The Erinyes represent a powerful force of darkness in Greek Mythology that live under the ground within the earth. They dwell in the underworld of Tartarus where even the gods had feared them for it was the Erinyes who maintained the established the natural order of things.

The Erinyes are described in Eumenides , a play written by Aeschylus (c 525 – 455 BCE), the “Father of Greek Tragedy,” as Gorgon-like with dark and lothly with loathsome ooze dripping from their eyes, rejoicing in the smell of blood and suck the blood of men.  They have the ability to punish humans for crimes against the natural order and their ancestors during life and after death.
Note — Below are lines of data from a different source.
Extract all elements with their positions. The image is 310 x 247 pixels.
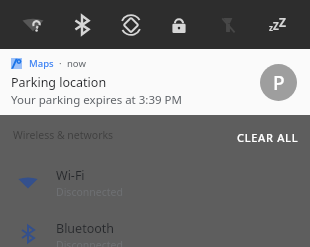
staticText: Wireless & networks — [13, 128, 114, 142]
button[interactable]: Wi-Fi — [13, 5, 53, 45]
button[interactable]: CLEAR ALL — [233, 127, 303, 148]
button[interactable]: Maps — [0, 49, 310, 115]
staticText: CLEAR ALL — [237, 130, 299, 145]
staticText: Maps — [29, 57, 54, 70]
staticText: Z — [279, 14, 286, 30]
staticText: Parking location — [11, 74, 107, 91]
staticText: Your parking expires at 3:39 PM — [11, 92, 182, 108]
button[interactable]: Bluetooth — [62, 5, 102, 45]
staticText: Disconnected — [56, 185, 123, 199]
button[interactable]: Screen lock — [159, 5, 199, 45]
staticText: z — [269, 22, 273, 33]
button[interactable]: Bluetooth — [0, 220, 310, 247]
staticText: Wi-Fi — [56, 167, 85, 184]
staticText: · — [59, 57, 62, 70]
staticText: Disconnected — [56, 238, 123, 247]
staticText: P — [273, 70, 285, 96]
staticText: Bluetooth — [56, 220, 115, 237]
button[interactable]: Wi-Fi — [0, 162, 310, 204]
staticText: Z — [273, 19, 279, 33]
staticText: now — [67, 57, 86, 70]
button[interactable]: Do not disturb — [257, 5, 297, 45]
button[interactable]: Flashlight — [208, 5, 248, 45]
button[interactable]: Auto rotate — [111, 5, 151, 45]
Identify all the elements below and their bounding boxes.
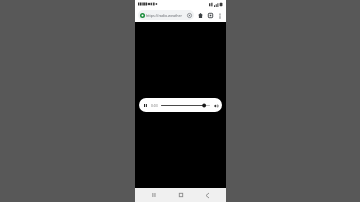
button[interactable]: Recent apps: [146, 188, 162, 202]
button[interactable]: Page info: [186, 12, 192, 18]
button[interactable]: More options: [216, 12, 223, 19]
button[interactable]: Back: [199, 188, 215, 202]
button[interactable]: https://radio.weather: [138, 10, 194, 20]
button[interactable]: Seek bar: [161, 102, 210, 109]
staticText: https://radio.weather: [146, 13, 182, 18]
button[interactable]: Home: [173, 188, 189, 202]
button[interactable]: Switch tabs: [206, 11, 214, 19]
button[interactable]: Volume: [212, 102, 219, 109]
staticText: 0:03: [151, 103, 158, 108]
button[interactable]: Home: [196, 11, 204, 19]
button[interactable]: Play: [139, 98, 222, 112]
button[interactable]: Play: [142, 102, 149, 109]
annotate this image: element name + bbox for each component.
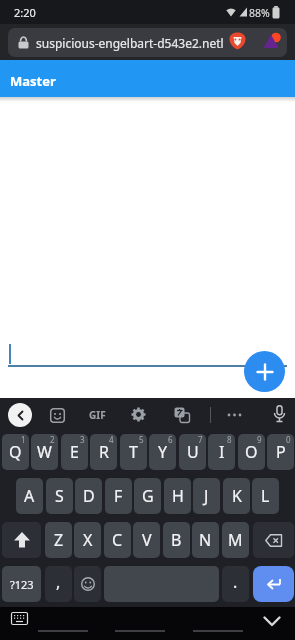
button[interactable]: Z bbox=[45, 522, 72, 558]
button[interactable] bbox=[253, 566, 294, 602]
button[interactable]: H bbox=[164, 478, 191, 514]
button[interactable] bbox=[8, 403, 32, 427]
staticText: M bbox=[228, 529, 243, 551]
staticText: 4 bbox=[109, 434, 114, 445]
staticText: S bbox=[55, 485, 64, 507]
button[interactable]: J bbox=[193, 478, 220, 514]
button[interactable]: A bbox=[16, 478, 43, 514]
button[interactable]: K bbox=[223, 478, 250, 514]
button[interactable]: R bbox=[90, 434, 117, 470]
staticText: N bbox=[199, 529, 212, 551]
staticText: B bbox=[171, 529, 182, 551]
staticText: G bbox=[142, 485, 154, 507]
staticText: A bbox=[24, 485, 35, 507]
button[interactable] bbox=[227, 413, 242, 417]
button[interactable]: T bbox=[120, 434, 147, 470]
staticText: 2 bbox=[50, 434, 55, 445]
staticText: Master bbox=[10, 72, 56, 90]
button[interactable]: O bbox=[238, 434, 265, 470]
button[interactable]: B bbox=[163, 522, 190, 558]
button[interactable]: Y bbox=[149, 434, 176, 470]
staticText: U bbox=[187, 441, 199, 463]
button[interactable]: I bbox=[208, 434, 235, 470]
staticText: Y bbox=[158, 441, 168, 463]
button[interactable] bbox=[253, 522, 294, 558]
button[interactable] bbox=[74, 566, 101, 602]
staticText: R bbox=[99, 441, 109, 463]
button[interactable]: E bbox=[61, 434, 88, 470]
staticText: 6 bbox=[168, 434, 173, 445]
staticText: I bbox=[219, 441, 225, 463]
staticText: . bbox=[233, 571, 238, 593]
staticText: D bbox=[83, 485, 95, 507]
staticText: 7 bbox=[198, 434, 203, 445]
button[interactable] bbox=[130, 406, 147, 423]
button[interactable]: N bbox=[192, 522, 219, 558]
staticText: 9 bbox=[257, 434, 262, 445]
button[interactable] bbox=[273, 405, 286, 424]
staticText: E bbox=[70, 441, 79, 463]
staticText: P bbox=[276, 441, 286, 463]
button[interactable]: L bbox=[252, 478, 279, 514]
button[interactable]: Q bbox=[2, 434, 29, 470]
staticText: suspicious-engelbart-d543e2.netl bbox=[36, 35, 226, 51]
button[interactable] bbox=[174, 407, 190, 423]
staticText: 88% bbox=[249, 6, 270, 20]
button[interactable] bbox=[50, 408, 65, 423]
button[interactable]: P bbox=[267, 434, 294, 470]
button[interactable]: D bbox=[75, 478, 102, 514]
staticText: J bbox=[204, 485, 209, 507]
staticText: Q bbox=[9, 441, 22, 463]
staticText: V bbox=[142, 529, 152, 551]
staticText: X bbox=[83, 529, 93, 551]
staticText: 8 bbox=[227, 434, 232, 445]
button[interactable] bbox=[229, 32, 246, 50]
staticText: O bbox=[245, 441, 258, 463]
button[interactable]: M bbox=[222, 522, 249, 558]
button[interactable]: X bbox=[74, 522, 101, 558]
button[interactable] bbox=[11, 612, 28, 625]
staticText: F bbox=[114, 485, 123, 507]
staticText: ?123 bbox=[10, 577, 34, 592]
button[interactable] bbox=[263, 32, 282, 50]
button[interactable]: F bbox=[105, 478, 132, 514]
staticText: 1 bbox=[21, 434, 26, 445]
staticText: C bbox=[112, 529, 123, 551]
staticText: Z bbox=[54, 529, 64, 551]
button[interactable] bbox=[244, 351, 285, 392]
button[interactable]: suspicious-engelbart-d543e2.netl bbox=[8, 28, 287, 57]
button[interactable]: V bbox=[133, 522, 160, 558]
staticText: 5 bbox=[139, 434, 144, 445]
button[interactable]: G bbox=[134, 478, 161, 514]
button[interactable]: W bbox=[31, 434, 58, 470]
button[interactable]: S bbox=[46, 478, 73, 514]
staticText: 0 bbox=[286, 434, 291, 445]
button[interactable] bbox=[2, 522, 41, 558]
button[interactable] bbox=[263, 616, 281, 627]
button[interactable]: C bbox=[104, 522, 131, 558]
staticText: 2:20 bbox=[14, 5, 36, 20]
staticText: W bbox=[37, 441, 52, 463]
staticText: K bbox=[232, 485, 242, 507]
button[interactable]: ?123 bbox=[2, 566, 41, 602]
staticText: T bbox=[129, 441, 138, 463]
staticText: H bbox=[172, 485, 184, 507]
button[interactable]: GIF bbox=[89, 408, 106, 422]
button[interactable]: Master bbox=[0, 60, 295, 97]
staticText: 3 bbox=[80, 434, 85, 445]
staticText: , bbox=[56, 571, 61, 593]
button[interactable]: . bbox=[222, 566, 249, 602]
button[interactable]: , bbox=[45, 566, 72, 602]
staticText: L bbox=[261, 485, 270, 507]
button[interactable]: U bbox=[179, 434, 206, 470]
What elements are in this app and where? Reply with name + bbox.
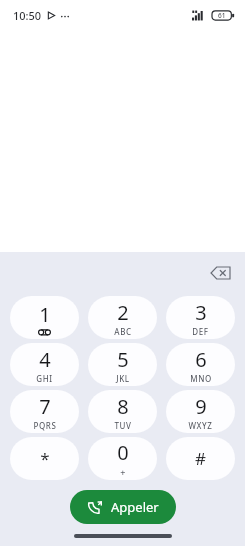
- button[interactable]: 1: [10, 296, 79, 339]
- staticText: WXYZ: [188, 420, 213, 431]
- button[interactable]: 6: [166, 343, 235, 386]
- staticText: 10:50: [13, 8, 42, 23]
- staticText: 9: [195, 393, 207, 420]
- staticText: 61: [218, 11, 226, 20]
- staticText: +: [120, 466, 126, 478]
- button[interactable]: 5: [88, 343, 157, 386]
- staticText: JKL: [116, 373, 130, 384]
- button[interactable]: 9: [166, 390, 235, 433]
- staticText: 0: [117, 439, 129, 466]
- button[interactable]: 7: [10, 390, 79, 433]
- staticText: Appeler: [111, 498, 159, 516]
- staticText: DEF: [192, 326, 209, 337]
- button[interactable]: *: [10, 437, 79, 480]
- staticText: #: [195, 447, 206, 470]
- button[interactable]: 8: [88, 390, 157, 433]
- button[interactable]: 4: [10, 343, 79, 386]
- button[interactable]: 2: [88, 296, 157, 339]
- staticText: 7: [39, 393, 51, 420]
- staticText: MNO: [190, 373, 212, 384]
- staticText: GHI: [36, 373, 53, 384]
- staticText: PQRS: [33, 420, 57, 431]
- staticText: 6: [195, 346, 207, 373]
- staticText: TUV: [114, 420, 132, 431]
- staticText: 1: [39, 301, 51, 328]
- button[interactable]: 0: [88, 437, 157, 480]
- staticText: 3: [195, 299, 207, 326]
- staticText: ABC: [114, 326, 132, 337]
- button[interactable]: #: [166, 437, 235, 480]
- staticText: 2: [117, 299, 129, 326]
- staticText: 5: [117, 346, 129, 373]
- staticText: 4: [39, 346, 51, 373]
- staticText: *: [40, 447, 50, 470]
- button[interactable]: Backspace: [203, 256, 237, 290]
- button[interactable]: Appeler: [70, 490, 176, 524]
- button[interactable]: 3: [166, 296, 235, 339]
- staticText: 8: [117, 393, 129, 420]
The glories of men waste away against their black-robed assault.

The principle message of their wrath is a simple one, “an eye for an eye, and a tooth for a tooth.”

They describe themselves in the chorus of Eumenides, “We are the eternal children of night, and called curses under the earth. All-pervading destiny has assigned us their lot to pursue murderers of kindred until the earth covers them, and dying, they are not freed from us.

When swearing an oath to Achilles in Homer’s Illiad, he calls on Zeus, Earth, Sun, and “the Erinyes,” who under earth take vengeance on men, whoever has … (the Furies) merely working their magic from under earth or if this punishment is inflicted on those under the earth, that is, the dead.

The first historical mention was discovered written on the ancient Linear B tablets found at the City of Gnosis – Knossos on the Holy Island of Crete, in the following forms: e-ri-nu e-ri-nu-we.

This connection to Crete also aligns with Homer’s Illiad.  “One, from Ida, Most Glorious, Greatest, and Helios, You Who watch over all things and listen to all things, and rivers and earth and You Who under the earth punish weary human beings, whoever has sworn a false oath, You be witnesses, guard the oaths of trust”.

The name Ida would correspond to Mount Ida on Crete near Knossos. It is from this location where Josephus writing in the 1st century BC said the Idumeans would derive their name to become who we know as the Tribe of Idumeans or we know of today as the Tribe of Judah.

According to Hesiod’s Theogony, when the Titan Cronus castrated his father Uranus and threw his genitalia into the sea, the Erinyes and the Meliae emerged from the drops of blood when it fell on the earth (Gaia), while Aphrodite was born from the crests of seafoam.

Writing at a later date, the Roman poet Virgil named three in the Aeneid; Alecto or Alekto (“endless”), Megaera (“jealous rage”), and Tisiphone or Tilphousia (“vengeful destruction”).

Ovid writes in Metamorphoses, “(The Erinys) Tisiphone seized a torch steeped in blood, put on a robe all red with dripping gore and wound a snake about her waist, and started from her home; and with her as he went were Luctus (Grief) [Penthos] and Pavor (Dread), Terror (Terror), and Insania (Madness) (Mania) too with frantic face.”

Dante in Canto IX of the Inferno had mentioned the three deities of Erinyes who confront the poets at the gates of the city called Dis. Dante describes the Erinyes as three maiden goddesses, Demeter was worshipped under the title of Erinys in the Arkadian town of Thelpousa.

The Athenians who were Brothers with the Cretans had a sanctuary in Athens that Pausanias said was dedicated to the Erinyes. He writes;

“Hard by [the Areopagos the murder court of Athens] is a sanctuary of the goddesses which the Athenians call the August, but Hesiod in the Theogony calls them Erinyes (Furies). It was Aeschylus who first represented them with snakes in their hair.

But on the images neither of these nor of any of the under-world deities is there anything terrible. There are images of Pluto, Hermes, and Earth, by which sacrifice those who have received an acquittal on the Hill of Ares; sacrifices are also offered on other occasions by both citizens and aliens.”